## [What the task asks]
Could you set down exactly the lines of the data below, starting at the one that holds "Informaciones de utilidad" and ending at the one that holds "[Newsflashes]", both included, and only those?

Stored data entries
______________________________

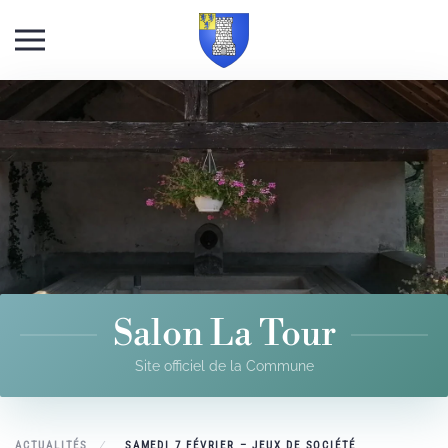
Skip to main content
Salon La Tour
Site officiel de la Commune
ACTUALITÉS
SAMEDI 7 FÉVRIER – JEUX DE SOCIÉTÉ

______________________________

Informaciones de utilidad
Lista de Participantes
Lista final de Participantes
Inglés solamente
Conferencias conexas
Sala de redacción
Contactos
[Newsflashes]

______________________________

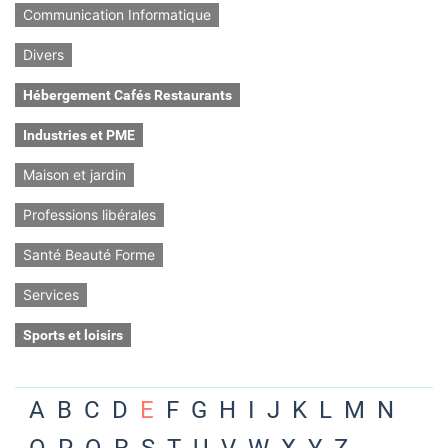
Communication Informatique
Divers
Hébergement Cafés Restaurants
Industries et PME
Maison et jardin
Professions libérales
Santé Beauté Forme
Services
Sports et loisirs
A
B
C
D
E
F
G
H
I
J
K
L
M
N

______________________________

## [Result below]
Informaciones de utilidad
Lista de Participantes
Lista final de Participantes
Inglés solamente
Conferencias conexas
Sala de redacción
Contactos
[Newsflashes]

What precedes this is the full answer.